Tous les secteurs sont touchés

Fermeture d’un foyer

Premier à passer à la trappe: le foyer pour enfants de Romainmôtier va être fermé. Ce foyer regroupe des enfants qui ont des difficultés d’intégration sociale. Il occupe 9 personnes (6 postes et demi) et bénéficie d’une subvention cantonale de 800000 francs par an. Actuellement sur 11 enfants, 6 sont placés par les Services du Tuteur Général; ces enfants sont en danger dans leur développement. Les disperser et les rattacher à d’autres structures aurait des effets totalement néfastes sur leur projet de vie. Actuellement une pétition est en cours pour s’opposer à cette fermeture. Cette coupe budgétaire comme d’autres dans ce secteur remet en cause un droit constitutionnel fondamental, celui d’obtenir de l’aide dans les situations de détresse (article 12 de la constitution fédérale)

(pi)

Au CHUV plus de deux cents employé-e-s, infirmier-e-s ont scandé leur colère. «Nous ne fonctionnons plus que comme des équilibristes» affirme l’une d’entre elles. Là aussi la qualité des soins est en danger.


Dans le secteur de l’enseignement, de nombreuses manifestations de protestation ont eu lieu dans les établissements, soit sous forme de grèves et de récréations prolongées, le port d’habits noirs, des banderoles sur les établissements, des lettres d’explications aux parents, etc.


Rompant avec leur image de chaussettes à clous, les gendarmes dénonçaient l’effet boule de neige que pouvaient avoir les restrictions prévues dans le social. Les gens abandonnés par le secteur socio-éducatif pourraient ne plus revenir à une vie normale, entraînant une augmentation de la délinquance et de la violence. La journée de mobilisation a aussi été marquée par des arrêts de travail ou des protestations dans l’administration et à la Bibliothèque cantonale universitaire.

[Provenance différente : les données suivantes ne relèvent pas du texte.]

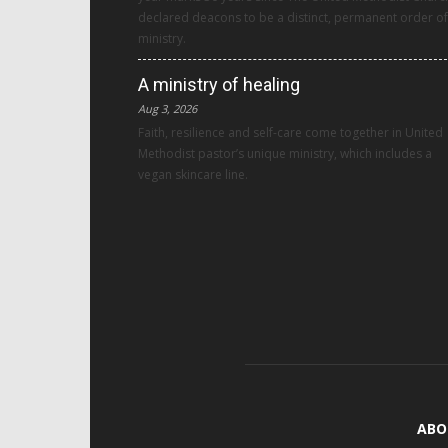
declared deacons to be a distinct, permanent order of
ministry.
A ministry of healing
Aug 3, 2026
Faith, resilience and self-care come together in United
Methodist pastor’s unique ministry, which includes a
vegan skincare line.
ABO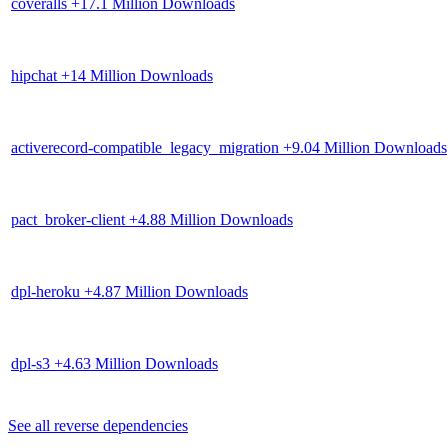
coveralls
+17.1 Million Downloads
hipchat
+14 Million Downloads
activerecord-compatible_legacy_migration
+9.04 Million Downloads
pact_broker-client
+4.88 Million Downloads
dpl-heroku
+4.87 Million Downloads
dpl-s3
+4.63 Million Downloads
See all reverse dependencies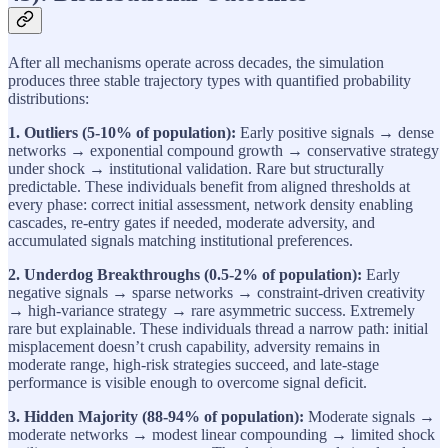
After all mechanisms operate across decades, the simulation
produces three stable trajectory types with quantified probability
distributions:
1. Outliers (5-10% of population):
Early positive signals → dense
networks → exponential compound growth → conservative strategy
under shock → institutional validation. Rare but structurally
predictable. These individuals benefit from aligned thresholds at
every phase: correct initial assessment, network density enabling
cascades, re-entry gates if needed, moderate adversity, and
accumulated signals matching institutional preferences.
2. Underdog Breakthroughs (0.5-2% of population):
Early
negative signals → sparse networks → constraint-driven creativity
→ high-variance strategy → rare asymmetric success. Extremely
rare but explainable. These individuals thread a narrow path: initial
misplacement doesn’t crush capability, adversity remains in
moderate range, high-risk strategies succeed, and late-stage
performance is visible enough to overcome signal deficit.
3. Hidden Majority (88-94% of population):
Moderate signals →
moderate networks → modest linear compounding → limited shock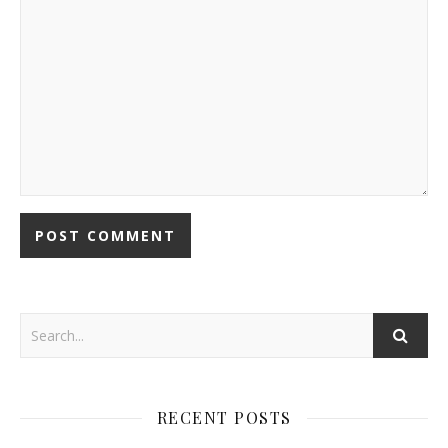
RECENT POSTS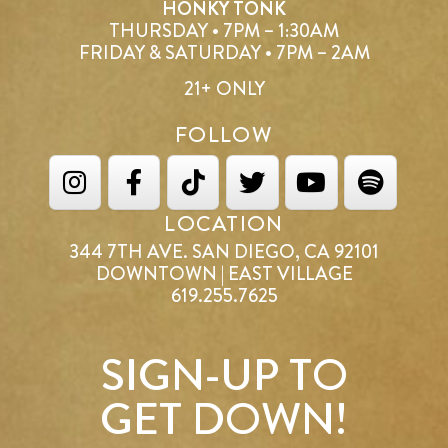
HONKY TONK
THURSDAY • 7PM – 1:30AM
FRIDAY & SATURDAY • 7PM – 2AM
21+ ONLY
FOLLOW
LOCATION
344 7TH AVE. SAN DIEGO, CA 92101
DOWNTOWN | EAST VILLAGE
619.255.7625
SIGN-UP TO
GET DOWN!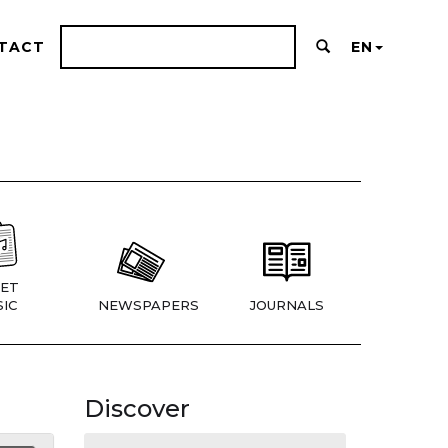
TACT
EN
ET
IC
NEWSPAPERS
JOURNALS
Discover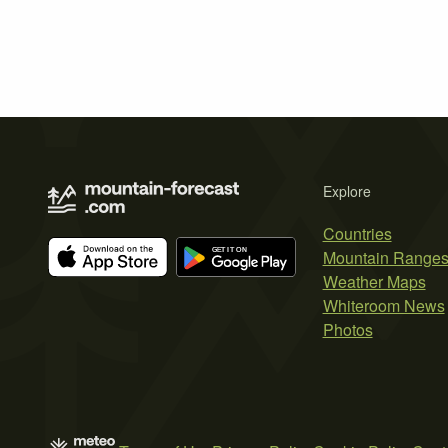
Explore
Countries
Mountain Range
Weather Maps
Whiteroom News
Photos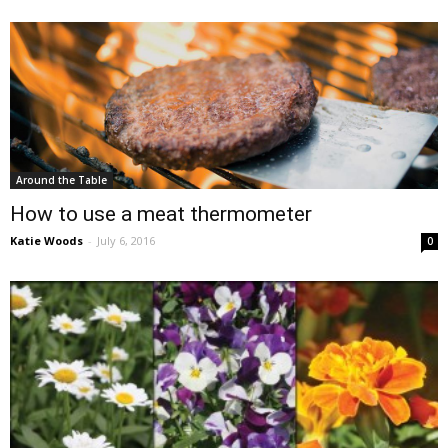
Around the Table
How to use a meat thermometer
Katie Woods
-
July 6, 2016
0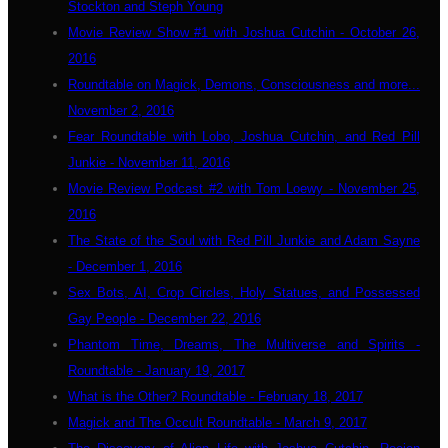
Stockton and Steph Young
Movie Review Show #1 with Joshua Cutchin - October 26,
2016
Roundtable on Magick, Demons, Consciousness and more...
November 2, 2016
Fear Roundtable with Lobo, Joshua Cutchin, and Red Pill
Junkie - November 11, 2016
Movie Review Podcast #2 with Tom Loewy - November 25,
2016
The State of the Soul with Red Pill Junkie and Adam Sayne
- December 1, 2016
Sex Bots, AI, Crop Circles, Holy Statues, and Possessed
Gay People - December 22, 2016
Phantom Time, Dreams, The Multiverse and Spirits -
Roundtable - January 19, 2017
What is the Other? Roundtable - February 18, 2017
Magick and The Occult Roundtable - March 9, 2017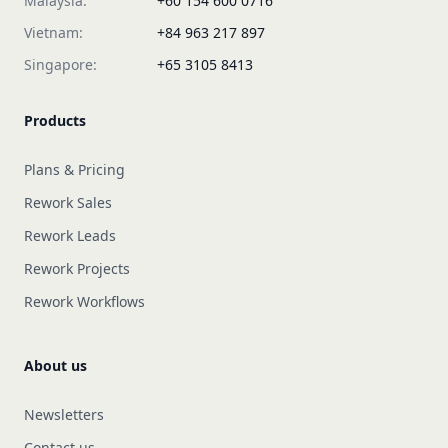
Malaysia:
+60 154 600 0716
Vietnam:
+84 963 217 897
Singapore:
+65 3105 8413
Products
Plans & Pricing
Rework Sales
Rework Leads
Rework Projects
Rework Workflows
About us
Newsletters
Contact us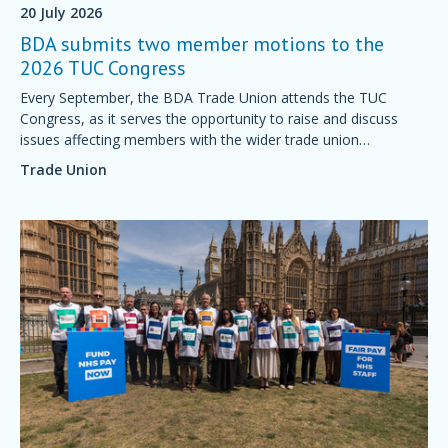
20 July 2026
BDA submits two member motions to the
2026 TUC Congress
Every September, the BDA Trade Union attends the TUC
Congress, as it serves the opportunity to raise and discuss
issues affecting members with the wider trade union
movement.
Trade Union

Enfin, à l’Université, une assemblée regroupant plus de 400 personnes a décidé de mesures d’action et le soutien à la manifestation.

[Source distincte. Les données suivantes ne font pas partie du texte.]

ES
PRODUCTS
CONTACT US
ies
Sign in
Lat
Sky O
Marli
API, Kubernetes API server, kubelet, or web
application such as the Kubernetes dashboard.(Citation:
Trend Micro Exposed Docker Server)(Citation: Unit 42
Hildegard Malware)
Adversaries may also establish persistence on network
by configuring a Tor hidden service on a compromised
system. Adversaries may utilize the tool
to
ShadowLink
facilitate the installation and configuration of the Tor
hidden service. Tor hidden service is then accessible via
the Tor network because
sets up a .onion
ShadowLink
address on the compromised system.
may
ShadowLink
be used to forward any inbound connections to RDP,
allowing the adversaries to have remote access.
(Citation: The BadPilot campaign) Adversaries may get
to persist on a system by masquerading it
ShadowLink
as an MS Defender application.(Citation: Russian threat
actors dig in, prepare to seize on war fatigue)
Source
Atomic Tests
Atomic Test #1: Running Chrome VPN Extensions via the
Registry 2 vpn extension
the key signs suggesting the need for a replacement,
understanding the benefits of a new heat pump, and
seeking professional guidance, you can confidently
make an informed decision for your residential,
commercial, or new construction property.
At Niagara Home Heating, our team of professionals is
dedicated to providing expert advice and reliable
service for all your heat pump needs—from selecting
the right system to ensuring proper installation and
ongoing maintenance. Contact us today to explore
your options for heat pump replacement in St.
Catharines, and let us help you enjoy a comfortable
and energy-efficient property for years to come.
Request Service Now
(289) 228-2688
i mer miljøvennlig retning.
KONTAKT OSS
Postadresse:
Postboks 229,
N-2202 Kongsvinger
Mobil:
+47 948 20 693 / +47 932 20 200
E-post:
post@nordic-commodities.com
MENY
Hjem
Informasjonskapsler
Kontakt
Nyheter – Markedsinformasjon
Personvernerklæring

Les employé-e-s de la Ville de Lausanne ont invité les salarié-e-s à porter toute la journée un autocollant qui dénonce les politiques d’austérité de nos gouvernements. Eux aussi sont confrontés à un paquet de mesures d’austérité, concocté par la Municipalité rose-verte, qui aggraveront encore les conditions de travail et de salaire et remettront en cause les prestations offertes à la population.

Un message sans équivoque

Chacun à sa manière a dénoncé la politique d’austérité du Conseil d’Etat et a refusé clairement les mesures d’économies prévues au budget 2004. Les salariés-e-s de ce canton ont, avec le soutien des usagers-ères, marqué leur attachement à un service public de qualité et à des prestations qui ne doivent pas être dévalorisées. C’est un nouveau pas dans la lutte contre l’austérité; le mouvement a mûri, les salarié-e-s ont fait la preuve qu’ils ne laisseront pas passer de telles attaques sans réagir. Réconfortant, vu les perspectives.